Saturday, February 11, 2012
While we can’t get enough of the rich and famous, we want to tax them into poverty. Unfortunately, many of our arrows aimed at the rich are boomerangs.
Maine is particularly punishing to the rich, but as usual, we manage to wound ourselves whenever we take aim at them.
Our highest tax rate, a confiscatory 8.5 percent of income, kicks in at just $19,451 for a single person.
Now I know that many Mainers are capable of sustaining themselves, harvesting and heating with their own wood, eating and preserving home-grown vegetables, raising or shooting and butchering their own animals, and therefore able to survive on $19,451 a year. But none of them would be mistaken for a rich person. Yet the same high income tax rate applies to both.
And it gets worse because the rich are clever enough to maximize their deductions with help from a battery of accountants and lawyers — if they don’t just up and leave for more tax-friendly states.
The rest of us — anchored here for one reason or another — get only a few deductions that are easy to understand and claim: for example, the deduction for interest paid on mortgages.
One of the reasons I was uneasy about the tax reform package that Mainers repealed in June was that it eliminated the mortgage deduction in favor of a tax credit that I did not understand. The credit looked to me like something the governor and Legislature could easily change.
Everyone seems to recognize that Maine’s income tax must be reduced: GrowSmart Maine in its Brookings Report, the Maine Chamber of Commerce’s “Making Maine Work” report, and past and present governors and legislators who have struggled for years to address this obvious problem without solving it.
And it’s the year of the angry voter who is tired of high taxes and ready to take out that anger in the voting booth.
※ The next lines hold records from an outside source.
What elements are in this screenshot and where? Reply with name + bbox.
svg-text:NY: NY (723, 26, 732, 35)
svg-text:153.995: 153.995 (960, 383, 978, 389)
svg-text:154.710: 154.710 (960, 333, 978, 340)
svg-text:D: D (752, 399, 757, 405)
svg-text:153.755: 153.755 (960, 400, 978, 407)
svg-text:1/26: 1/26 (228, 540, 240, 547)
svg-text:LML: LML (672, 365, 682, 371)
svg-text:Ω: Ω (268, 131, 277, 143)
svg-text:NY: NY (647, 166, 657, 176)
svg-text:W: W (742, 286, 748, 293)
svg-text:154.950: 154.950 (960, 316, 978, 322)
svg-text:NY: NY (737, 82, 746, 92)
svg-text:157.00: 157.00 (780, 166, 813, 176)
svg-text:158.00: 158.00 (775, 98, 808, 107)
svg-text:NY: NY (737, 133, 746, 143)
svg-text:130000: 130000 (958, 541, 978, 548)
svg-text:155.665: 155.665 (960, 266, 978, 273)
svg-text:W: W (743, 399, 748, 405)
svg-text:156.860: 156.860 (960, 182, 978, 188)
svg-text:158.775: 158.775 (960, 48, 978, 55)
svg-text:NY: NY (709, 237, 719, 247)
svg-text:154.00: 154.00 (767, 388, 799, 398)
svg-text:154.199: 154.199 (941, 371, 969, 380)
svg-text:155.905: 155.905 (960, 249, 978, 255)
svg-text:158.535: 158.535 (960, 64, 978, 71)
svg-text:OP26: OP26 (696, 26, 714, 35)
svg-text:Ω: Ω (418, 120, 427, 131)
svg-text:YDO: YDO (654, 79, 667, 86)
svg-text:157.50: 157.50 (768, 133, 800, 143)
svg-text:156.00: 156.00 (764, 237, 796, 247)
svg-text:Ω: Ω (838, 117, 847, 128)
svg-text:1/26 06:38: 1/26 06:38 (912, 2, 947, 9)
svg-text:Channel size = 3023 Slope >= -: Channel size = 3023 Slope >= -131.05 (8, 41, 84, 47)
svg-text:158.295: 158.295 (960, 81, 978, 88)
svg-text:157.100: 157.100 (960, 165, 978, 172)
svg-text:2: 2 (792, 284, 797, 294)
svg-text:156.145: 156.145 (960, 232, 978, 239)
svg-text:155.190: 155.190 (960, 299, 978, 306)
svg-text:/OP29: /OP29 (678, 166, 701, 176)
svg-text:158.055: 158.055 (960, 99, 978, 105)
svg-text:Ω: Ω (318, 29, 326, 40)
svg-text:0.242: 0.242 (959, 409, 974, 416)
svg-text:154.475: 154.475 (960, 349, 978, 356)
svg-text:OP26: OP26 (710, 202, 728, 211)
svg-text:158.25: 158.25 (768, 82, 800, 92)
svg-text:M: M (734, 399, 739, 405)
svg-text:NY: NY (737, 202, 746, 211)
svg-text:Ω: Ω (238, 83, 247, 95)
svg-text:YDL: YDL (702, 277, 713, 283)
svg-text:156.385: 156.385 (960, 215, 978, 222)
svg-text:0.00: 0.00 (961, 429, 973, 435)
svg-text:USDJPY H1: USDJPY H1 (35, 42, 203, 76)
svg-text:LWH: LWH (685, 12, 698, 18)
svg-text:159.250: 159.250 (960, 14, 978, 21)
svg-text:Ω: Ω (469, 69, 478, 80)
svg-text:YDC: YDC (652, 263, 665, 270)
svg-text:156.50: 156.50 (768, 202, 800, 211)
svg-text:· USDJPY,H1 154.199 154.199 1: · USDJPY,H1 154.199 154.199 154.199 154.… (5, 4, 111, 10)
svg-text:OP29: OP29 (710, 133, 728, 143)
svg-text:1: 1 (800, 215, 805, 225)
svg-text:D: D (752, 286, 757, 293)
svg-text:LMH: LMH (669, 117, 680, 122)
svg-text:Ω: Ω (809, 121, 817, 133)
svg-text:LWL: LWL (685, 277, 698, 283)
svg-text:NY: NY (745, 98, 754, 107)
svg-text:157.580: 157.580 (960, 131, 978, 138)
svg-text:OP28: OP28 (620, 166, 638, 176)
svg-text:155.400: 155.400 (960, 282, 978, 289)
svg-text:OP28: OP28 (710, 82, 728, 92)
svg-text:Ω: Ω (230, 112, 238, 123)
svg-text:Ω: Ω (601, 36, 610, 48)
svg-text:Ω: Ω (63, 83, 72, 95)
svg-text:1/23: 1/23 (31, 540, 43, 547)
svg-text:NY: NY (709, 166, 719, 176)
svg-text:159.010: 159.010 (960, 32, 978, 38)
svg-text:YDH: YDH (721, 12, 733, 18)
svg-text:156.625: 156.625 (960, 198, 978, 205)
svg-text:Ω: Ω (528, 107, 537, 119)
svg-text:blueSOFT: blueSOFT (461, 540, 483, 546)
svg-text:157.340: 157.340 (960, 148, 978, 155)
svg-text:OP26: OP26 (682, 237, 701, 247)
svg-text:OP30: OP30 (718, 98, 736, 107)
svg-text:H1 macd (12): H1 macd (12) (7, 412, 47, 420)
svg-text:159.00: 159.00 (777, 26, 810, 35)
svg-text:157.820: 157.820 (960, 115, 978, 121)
So it was no surprise when Republicans sharply criticized Independent gubernatorial candidate Eliot Cutler for comments indicating a tax cut in the next two years for Maine’s hard-pressed citizens is unrealistic.
Cutler is right, but perhaps politically unwise, to be offering such frank statements in a political campaign when most people want to hear a more hopeful message, no matter how unrealistic.
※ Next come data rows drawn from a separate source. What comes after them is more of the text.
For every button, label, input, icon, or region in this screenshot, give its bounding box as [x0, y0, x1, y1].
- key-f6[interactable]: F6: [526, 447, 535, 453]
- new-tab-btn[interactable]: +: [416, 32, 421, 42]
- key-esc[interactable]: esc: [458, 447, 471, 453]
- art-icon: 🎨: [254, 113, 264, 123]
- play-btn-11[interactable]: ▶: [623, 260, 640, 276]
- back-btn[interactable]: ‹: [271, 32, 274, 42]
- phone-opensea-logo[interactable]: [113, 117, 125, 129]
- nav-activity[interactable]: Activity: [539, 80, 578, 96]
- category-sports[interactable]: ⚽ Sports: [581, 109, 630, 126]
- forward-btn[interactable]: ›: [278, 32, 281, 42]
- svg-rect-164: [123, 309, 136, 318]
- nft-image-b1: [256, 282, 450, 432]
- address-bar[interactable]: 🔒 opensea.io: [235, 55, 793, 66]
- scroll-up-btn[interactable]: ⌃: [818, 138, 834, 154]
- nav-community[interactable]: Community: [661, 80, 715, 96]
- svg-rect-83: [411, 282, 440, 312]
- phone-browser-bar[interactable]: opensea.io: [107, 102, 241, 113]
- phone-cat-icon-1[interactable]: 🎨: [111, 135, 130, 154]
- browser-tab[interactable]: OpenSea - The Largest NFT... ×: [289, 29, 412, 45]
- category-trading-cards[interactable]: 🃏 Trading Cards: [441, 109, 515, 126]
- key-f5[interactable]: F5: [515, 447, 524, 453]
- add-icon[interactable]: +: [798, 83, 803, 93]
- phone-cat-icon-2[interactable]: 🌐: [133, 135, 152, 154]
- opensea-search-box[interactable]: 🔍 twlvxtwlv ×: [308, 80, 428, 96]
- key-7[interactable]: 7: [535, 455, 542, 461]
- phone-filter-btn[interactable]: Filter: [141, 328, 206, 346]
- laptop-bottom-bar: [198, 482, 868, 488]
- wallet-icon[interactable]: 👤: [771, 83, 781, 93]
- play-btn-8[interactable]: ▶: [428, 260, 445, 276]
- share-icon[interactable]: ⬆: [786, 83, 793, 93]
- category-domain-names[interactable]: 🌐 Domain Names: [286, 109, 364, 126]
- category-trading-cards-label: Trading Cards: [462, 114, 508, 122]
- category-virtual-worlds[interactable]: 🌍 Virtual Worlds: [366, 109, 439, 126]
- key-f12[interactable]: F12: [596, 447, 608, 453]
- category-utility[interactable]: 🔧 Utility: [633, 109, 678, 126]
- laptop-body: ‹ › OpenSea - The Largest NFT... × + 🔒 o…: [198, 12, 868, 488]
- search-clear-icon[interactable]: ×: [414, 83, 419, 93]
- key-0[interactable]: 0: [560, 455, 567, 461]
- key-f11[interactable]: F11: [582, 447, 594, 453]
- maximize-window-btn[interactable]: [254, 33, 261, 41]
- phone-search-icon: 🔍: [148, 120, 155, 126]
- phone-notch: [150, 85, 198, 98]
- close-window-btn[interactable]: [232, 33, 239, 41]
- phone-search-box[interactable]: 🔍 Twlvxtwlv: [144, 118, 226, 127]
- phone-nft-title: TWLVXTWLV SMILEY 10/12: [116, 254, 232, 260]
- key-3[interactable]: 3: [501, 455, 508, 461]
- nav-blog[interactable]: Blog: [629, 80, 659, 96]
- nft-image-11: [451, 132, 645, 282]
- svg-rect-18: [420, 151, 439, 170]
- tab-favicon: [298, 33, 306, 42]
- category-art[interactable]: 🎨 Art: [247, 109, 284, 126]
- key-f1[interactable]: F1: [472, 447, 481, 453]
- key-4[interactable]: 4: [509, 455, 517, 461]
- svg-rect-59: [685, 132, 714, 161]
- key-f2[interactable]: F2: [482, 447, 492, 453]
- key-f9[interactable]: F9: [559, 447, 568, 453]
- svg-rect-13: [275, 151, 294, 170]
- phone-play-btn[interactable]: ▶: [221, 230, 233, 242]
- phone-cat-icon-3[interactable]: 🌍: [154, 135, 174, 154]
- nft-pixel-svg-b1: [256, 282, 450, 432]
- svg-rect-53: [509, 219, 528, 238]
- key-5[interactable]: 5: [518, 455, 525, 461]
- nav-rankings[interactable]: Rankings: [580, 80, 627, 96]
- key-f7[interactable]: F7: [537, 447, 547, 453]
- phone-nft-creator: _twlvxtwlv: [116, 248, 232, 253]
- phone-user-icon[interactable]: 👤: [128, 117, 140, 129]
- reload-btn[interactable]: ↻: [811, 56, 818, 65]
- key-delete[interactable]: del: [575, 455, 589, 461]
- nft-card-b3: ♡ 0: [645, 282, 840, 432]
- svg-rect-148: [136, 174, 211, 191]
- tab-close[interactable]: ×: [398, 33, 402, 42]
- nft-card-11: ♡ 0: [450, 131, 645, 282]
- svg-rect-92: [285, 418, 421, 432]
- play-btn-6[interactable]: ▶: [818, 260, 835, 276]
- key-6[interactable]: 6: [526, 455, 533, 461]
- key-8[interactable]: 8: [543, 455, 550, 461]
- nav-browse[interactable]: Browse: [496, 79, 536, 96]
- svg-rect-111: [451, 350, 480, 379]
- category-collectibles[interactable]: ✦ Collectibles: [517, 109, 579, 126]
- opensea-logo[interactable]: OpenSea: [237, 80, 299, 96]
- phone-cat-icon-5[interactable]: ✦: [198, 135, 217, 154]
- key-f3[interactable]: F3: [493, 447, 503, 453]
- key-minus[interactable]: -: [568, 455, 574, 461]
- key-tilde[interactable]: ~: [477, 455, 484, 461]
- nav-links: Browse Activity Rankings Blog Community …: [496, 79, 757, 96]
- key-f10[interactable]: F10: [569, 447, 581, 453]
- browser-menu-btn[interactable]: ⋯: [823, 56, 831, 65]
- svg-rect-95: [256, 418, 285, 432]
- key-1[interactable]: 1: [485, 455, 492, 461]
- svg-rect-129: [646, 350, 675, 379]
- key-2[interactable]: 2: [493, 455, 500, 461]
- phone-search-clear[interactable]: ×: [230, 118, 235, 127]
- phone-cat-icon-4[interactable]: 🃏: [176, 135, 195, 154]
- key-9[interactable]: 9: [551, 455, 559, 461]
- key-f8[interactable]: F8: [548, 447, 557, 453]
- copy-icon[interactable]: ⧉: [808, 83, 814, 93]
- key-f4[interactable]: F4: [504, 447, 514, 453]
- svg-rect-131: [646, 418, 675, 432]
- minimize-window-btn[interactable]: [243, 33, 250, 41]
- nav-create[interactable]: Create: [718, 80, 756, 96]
There are two obvious obstacles to tax reductions in 2010 or 2011.
First, state government faces a staggering $1 billion deficit — coming after Gov. John Baldacci and the Legislature reduced expected spending over the last few years by $1 billion. And even after those substantial and unprecedented spending cuts, they still had to increase taxes, including a very aggravating decision to reduce the property tax homestead exemption and shift more of their problem to municipalities.
Second, political leaders will be unwilling to tackle tax reform — the first step toward real tax relief — after the June repeal of their far-reaching reform package that reduced income taxes and extended the sales tax to many more items and services. That reform package took years of work and a lot of compromises, and few veteran legislators are eager to tackle the issue again anytime soon.
I contacted Cutler to find out what he was really saying and thinking and found his reasoning hard to refute.
He intends to “squeeze” all spending down, hard, including an examination of all $3 billion of tax exemptions — tax breaks that individuals and businesses enjoy. He expects to find many of those tax breaks to be unjustified and not contributing to our economic well-being.
Once he’s got spending under control — and he is giving no timetable for that prodigious task — he’ll be ready to tackle major structural tax reform, with a top priority of cutting the marginal income tax rate by 50 percent. He’s also talking about looking at alternatives to taxes.
We’ll get the job done, he says, only with a “statewide conversation” — but we can’t even get that far until “we prove spending can be controlled.” Hence his conclusion that taxes can’t be reduced in the next state budget.
One fact is undeniable, and Cutler mentioned it in our conversation. Without significant economic growth, Maine will continue to founder, chasing unrealistic promises and suffering the consequences.
Cutler may never be governor — his candor is a real barrier to electoral success — but he’s doing us a favor — and raising the level of debate in this election — by talking the truth. I expect he will continue to be punished for it.